Diamyd intends to file the drug in 2010, which could mean that if all goes well the first diabetes vaccine could be on the market by the middle of 2011. The drug has also shown itself to be effective in preventing the small percentage of GAD antibody positive patients with type 2 diabetes moving onto insulin. GAD antibody positive patients make up 10% of all type 2 sufferers, presenting another potential blockbuster indication.
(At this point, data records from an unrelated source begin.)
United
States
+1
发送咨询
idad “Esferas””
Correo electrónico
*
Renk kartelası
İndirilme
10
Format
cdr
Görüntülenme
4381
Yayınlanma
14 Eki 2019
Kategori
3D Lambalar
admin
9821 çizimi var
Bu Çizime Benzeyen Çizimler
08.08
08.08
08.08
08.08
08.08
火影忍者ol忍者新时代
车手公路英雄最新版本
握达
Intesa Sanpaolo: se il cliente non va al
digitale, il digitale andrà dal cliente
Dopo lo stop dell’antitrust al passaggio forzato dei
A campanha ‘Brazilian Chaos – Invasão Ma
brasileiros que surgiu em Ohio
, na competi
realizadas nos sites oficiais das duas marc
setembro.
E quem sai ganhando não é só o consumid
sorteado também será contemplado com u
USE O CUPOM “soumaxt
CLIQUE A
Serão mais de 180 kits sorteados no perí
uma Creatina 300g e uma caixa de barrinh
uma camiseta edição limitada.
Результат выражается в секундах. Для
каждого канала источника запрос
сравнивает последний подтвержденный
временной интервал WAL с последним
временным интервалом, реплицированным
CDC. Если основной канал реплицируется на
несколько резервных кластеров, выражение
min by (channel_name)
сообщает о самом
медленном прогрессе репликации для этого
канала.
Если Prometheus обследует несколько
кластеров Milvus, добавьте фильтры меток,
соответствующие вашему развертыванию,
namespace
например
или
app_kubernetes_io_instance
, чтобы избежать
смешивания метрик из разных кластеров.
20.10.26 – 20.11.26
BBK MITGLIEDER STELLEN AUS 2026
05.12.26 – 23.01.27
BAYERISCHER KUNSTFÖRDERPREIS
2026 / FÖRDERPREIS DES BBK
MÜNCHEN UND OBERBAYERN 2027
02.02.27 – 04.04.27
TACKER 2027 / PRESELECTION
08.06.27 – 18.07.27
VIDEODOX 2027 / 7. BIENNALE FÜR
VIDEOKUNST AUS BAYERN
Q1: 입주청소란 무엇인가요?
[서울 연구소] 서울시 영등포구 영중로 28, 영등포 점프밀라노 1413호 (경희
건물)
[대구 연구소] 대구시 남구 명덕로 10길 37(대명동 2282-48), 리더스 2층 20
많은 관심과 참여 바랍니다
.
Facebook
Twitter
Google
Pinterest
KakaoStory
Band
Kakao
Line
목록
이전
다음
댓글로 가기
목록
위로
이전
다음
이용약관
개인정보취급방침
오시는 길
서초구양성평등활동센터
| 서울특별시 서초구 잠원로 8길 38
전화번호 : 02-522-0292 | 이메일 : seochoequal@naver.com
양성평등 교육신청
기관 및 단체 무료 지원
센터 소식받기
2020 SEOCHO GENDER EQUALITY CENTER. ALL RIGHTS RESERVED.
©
But in what could be the most exciting research, Diamyd is also exploring the prophylactic use of the drug, due to the fact that it appears to work more effectively the earlier it is given. If this is successful, and it is a big if, the drug could eventually be a cure for the disease.

Partnering key

With the US and European trials underway, the group, which only has $11m of cash on its balance sheet, is now bound to start to look for partners for the drug. Existing players in the field looking for alternative treatments for type 1 are the obvious suspects. Also, despite its novel approach, the group might also fall foul of the new continuing safety studies that the FDA is now requiring the producers of diabetes drugs to conduct, meaning that a large partner is now almost essential.

If the group manages to secure a deal, the rise in the shares indicates that a deal could be on its way, investors who have already had a brilliant run this year could be even better off.